Question

$AB$ crystallizes in a body centred cubic lattice with edge length $'a'$equal to $387\,pm$. The distance between oppositely charged ions in the lattice is:
(A) $335\,pm$
(B) $250\,pm$
(C) $200\,pm$
(D) $300\,pm$

Answer 1

As we know that the body centred cubic lattice is a unit cell in which number of atoms are present at eight corners as well as at the centre of the body. Distance between oppositely charged ions in the lattice can be calculated by calculating the radius of the atom.

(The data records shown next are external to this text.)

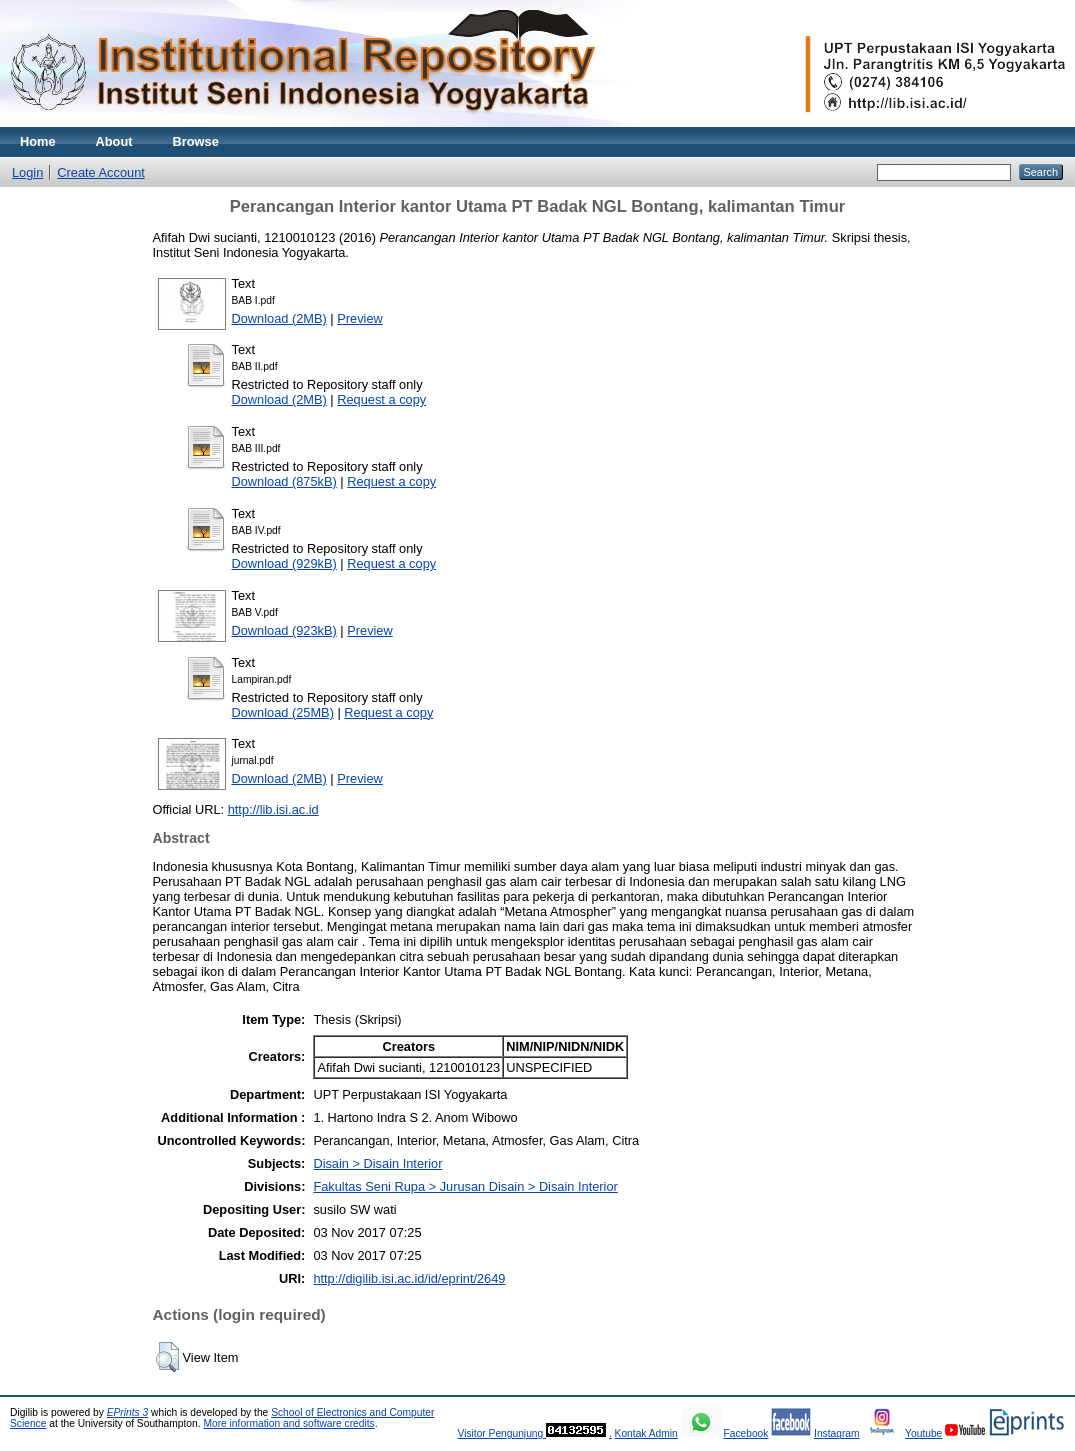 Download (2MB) (279, 318)
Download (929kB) (284, 563)
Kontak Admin (646, 1433)
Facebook (745, 1433)
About (114, 141)
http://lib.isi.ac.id (273, 809)
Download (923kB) (284, 630)
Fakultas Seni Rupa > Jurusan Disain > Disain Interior (465, 1186)
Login (27, 172)
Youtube (923, 1433)
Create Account (101, 172)
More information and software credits (288, 1423)
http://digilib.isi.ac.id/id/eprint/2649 (409, 1278)
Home (38, 141)
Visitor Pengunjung (501, 1433)
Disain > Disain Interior (377, 1163)
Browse (196, 141)
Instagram (837, 1433)
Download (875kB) (284, 481)
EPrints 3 (128, 1412)
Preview (360, 318)
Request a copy (381, 399)
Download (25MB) (283, 712) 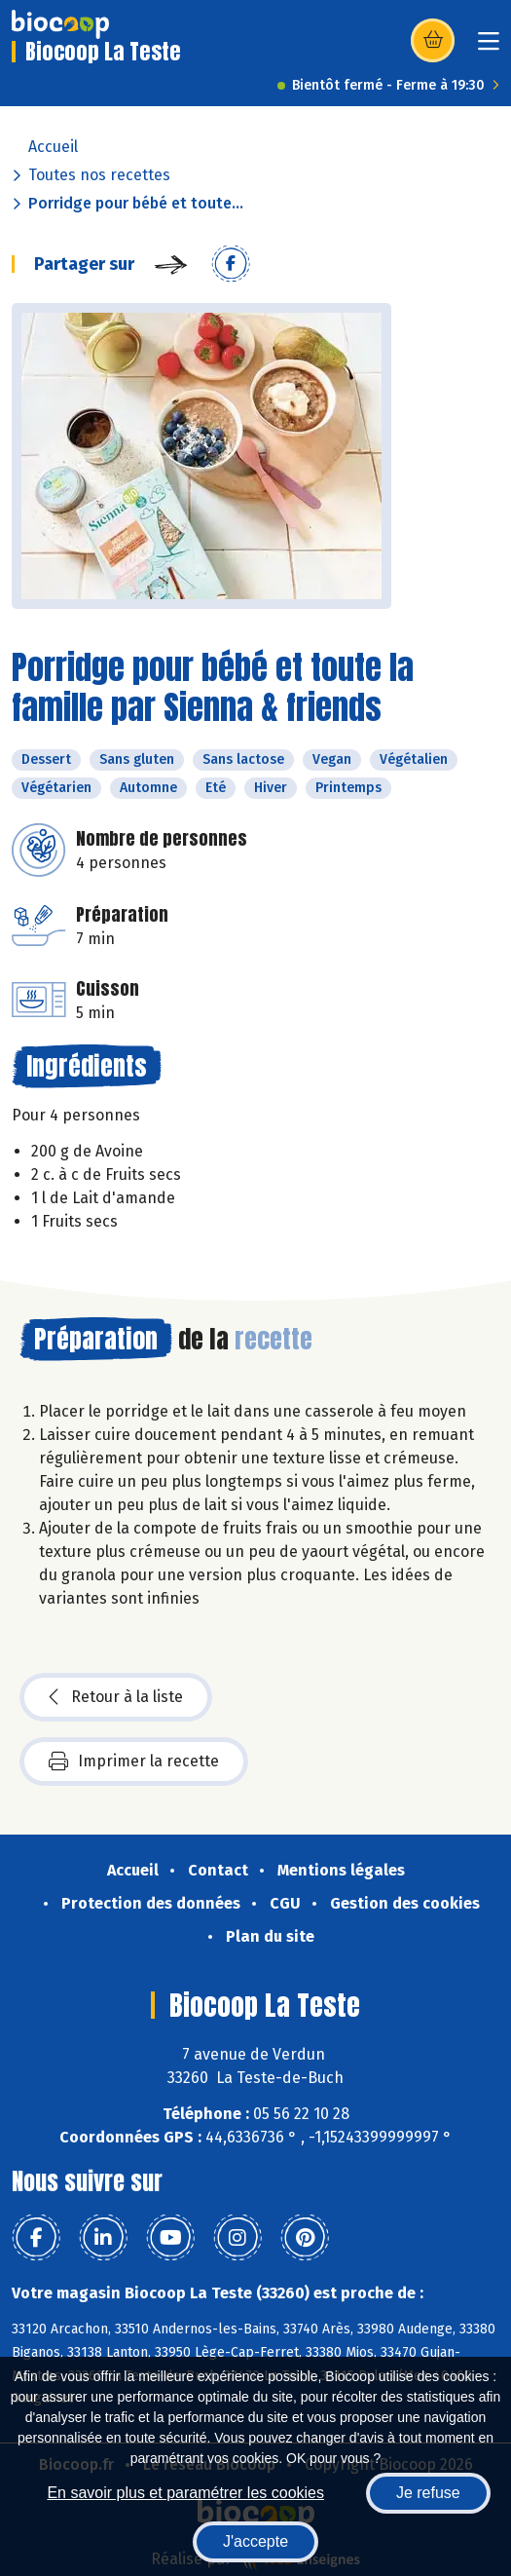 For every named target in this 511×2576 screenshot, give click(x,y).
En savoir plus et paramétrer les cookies (185, 2492)
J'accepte (255, 2541)
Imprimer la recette (134, 1761)
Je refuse (428, 2492)
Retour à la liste (116, 1697)
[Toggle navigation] (488, 47)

Complete step by step answer:
As we know that the relation of edge length and radius of atom is calculated by face diagonal and body diagonal as shown below.

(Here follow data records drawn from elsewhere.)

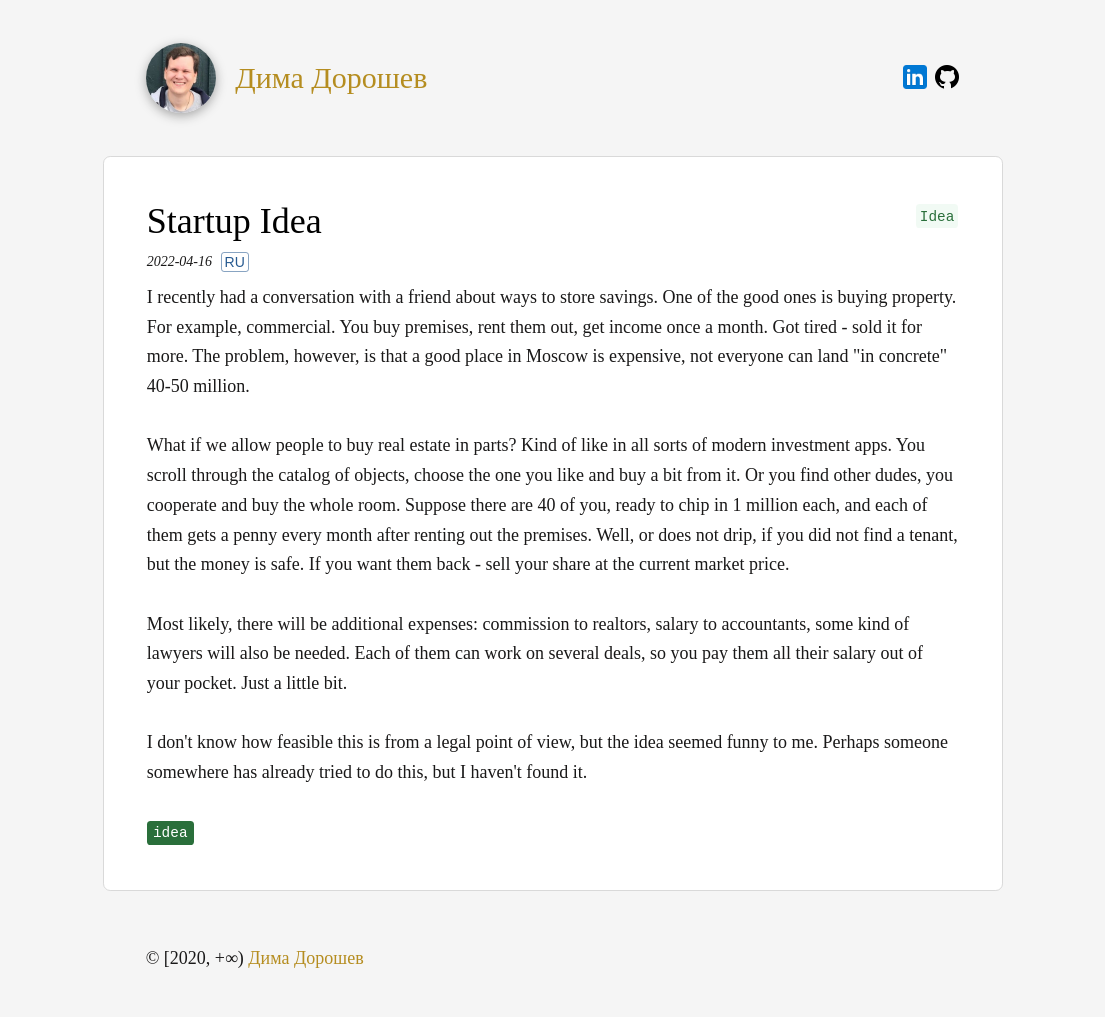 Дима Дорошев (331, 78)
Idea (937, 217)
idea (170, 833)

$$d = 2r\\\ r = \dfrac{{\sqrt 3 \,x\,a}}{4}$$

Where $a$is the edge length of the body centred cubic lattice and $r$is the radius of the atom.
In this way, by putting the value of edge length we can calculate radius of atom as

$$\Rightarrow r = \dfrac{{\sqrt 3 x387pm}}{4}\\\ \Rightarrow r = \dfrac{{1.732x387pm}}{4}\\\ \Rightarrow r = 167.57pm$$

Now we know that the distance is the closest approach of two atoms so the relation between radius of atom and distance is as
$d = 2r$
Now we put the value of $r$to know the value of $d$
$d = 2\,x\,167.57\,pm = 335.14\,pm$

Note: The total number of atoms in a body centred cubic unit cell is 2 in which one from body centre and one from eight corners. The central atom in the body centred cubic lattice makes a body diagonal which can be calculated by face diagonal and the edge of the body centred cubic lattice by Pythagoras theorem. The body central atom also measures the distance of closest approach as we can see in the below diagram.

As the spheres at the body centre touches the spheres at the corners, body diagonal, ${\rm{MN = 4r}}$
Further, face diagonal,

$$\Rightarrow {\rm{MP = }}\sqrt {{\rm{M}}{{\rm{Y}}^{\rm{2}}}{\rm{ + Y}}{{\rm{P}}^{\rm{2}}}} \,\,\\\ \Rightarrow {\rm{ = }}\sqrt {{{\rm{a}}^{\rm{2}}}{\rm{ + }}{{\rm{a}}^{\rm{2}}}} \\\ \Rightarrow {\rm{ = }}\sqrt {\rm{2}} {\rm{a}}$$

And body diagonal,

$${\rm{MN = }}\sqrt {{\rm{M}}{{\rm{P}}^{\rm{2}}}{\rm{ + P}}{{\rm{N}}^{\rm{2}}}} \,\,\\\ \Rightarrow {\rm{ = }}\sqrt {{\rm{2}}{{\rm{a}}^{\rm{2}}}{\rm{ + }}{{\rm{a}}^{\rm{2}}}} \\\ \Rightarrow {\rm{ = }}\sqrt {\rm{3}} {\rm{a}}$$

Therefore, $\sqrt {\rm{3}} {\rm{a = 4r}}$
Or
$r = \dfrac{{\sqrt 3 \,x\,a}}{4}$